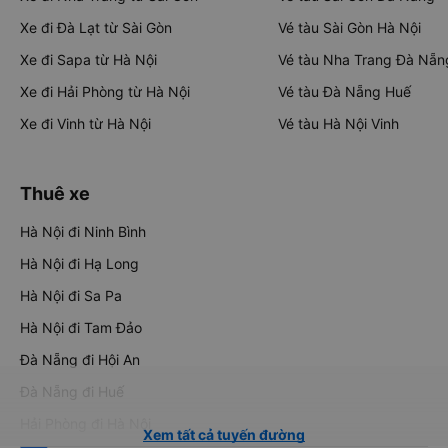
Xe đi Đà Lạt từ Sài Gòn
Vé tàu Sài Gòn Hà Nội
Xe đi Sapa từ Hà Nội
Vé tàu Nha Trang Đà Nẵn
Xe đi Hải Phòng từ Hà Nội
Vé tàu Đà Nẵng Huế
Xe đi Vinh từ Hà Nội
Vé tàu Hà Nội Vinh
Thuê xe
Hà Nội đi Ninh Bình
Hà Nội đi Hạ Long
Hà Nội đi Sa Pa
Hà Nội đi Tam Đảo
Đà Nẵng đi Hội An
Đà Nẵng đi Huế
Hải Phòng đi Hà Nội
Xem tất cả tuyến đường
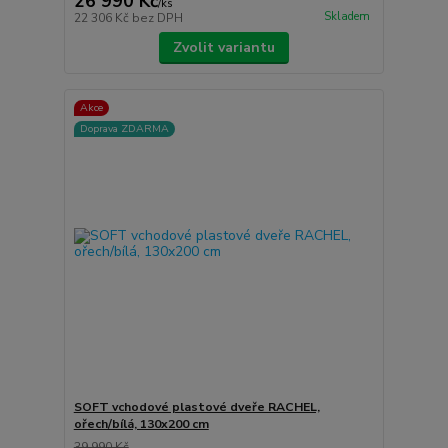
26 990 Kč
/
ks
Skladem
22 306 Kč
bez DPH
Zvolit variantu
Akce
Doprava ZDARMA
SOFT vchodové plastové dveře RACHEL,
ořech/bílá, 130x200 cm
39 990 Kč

· · ·

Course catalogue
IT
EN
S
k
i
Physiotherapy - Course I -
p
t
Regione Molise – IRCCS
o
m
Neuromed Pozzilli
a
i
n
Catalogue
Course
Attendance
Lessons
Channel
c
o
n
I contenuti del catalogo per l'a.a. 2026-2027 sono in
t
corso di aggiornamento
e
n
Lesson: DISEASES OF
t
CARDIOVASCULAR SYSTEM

· · ·

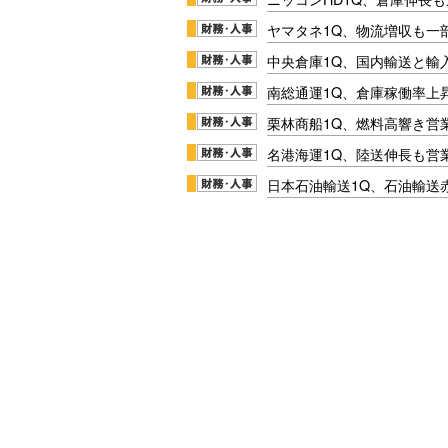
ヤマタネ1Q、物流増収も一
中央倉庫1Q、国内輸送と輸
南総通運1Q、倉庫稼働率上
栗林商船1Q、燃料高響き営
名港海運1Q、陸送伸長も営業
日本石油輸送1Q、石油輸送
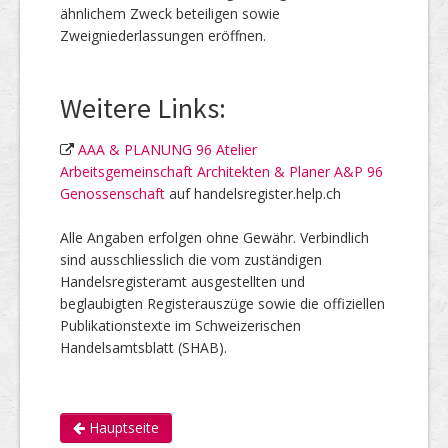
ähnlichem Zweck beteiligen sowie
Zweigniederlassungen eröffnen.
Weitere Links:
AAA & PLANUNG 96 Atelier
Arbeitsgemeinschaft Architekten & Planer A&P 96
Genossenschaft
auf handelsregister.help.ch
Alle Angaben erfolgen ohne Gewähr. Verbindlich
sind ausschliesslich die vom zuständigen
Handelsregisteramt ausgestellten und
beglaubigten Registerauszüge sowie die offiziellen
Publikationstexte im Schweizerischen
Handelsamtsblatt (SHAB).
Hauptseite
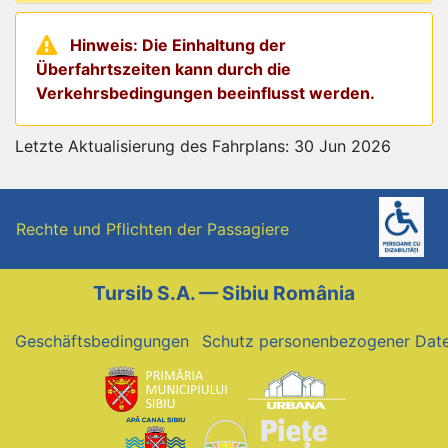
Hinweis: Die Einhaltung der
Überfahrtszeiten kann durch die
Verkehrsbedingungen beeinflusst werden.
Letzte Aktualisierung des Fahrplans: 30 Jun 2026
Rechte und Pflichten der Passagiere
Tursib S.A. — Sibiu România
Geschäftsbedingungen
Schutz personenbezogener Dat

· · ·

* [What needs to be done] Whenever a line of the material above contains the string "Phòng", copy that line out.

* [Task output]
Xe đi Hải Phòng từ Hà Nội
Hải Phòng đi Hà Nội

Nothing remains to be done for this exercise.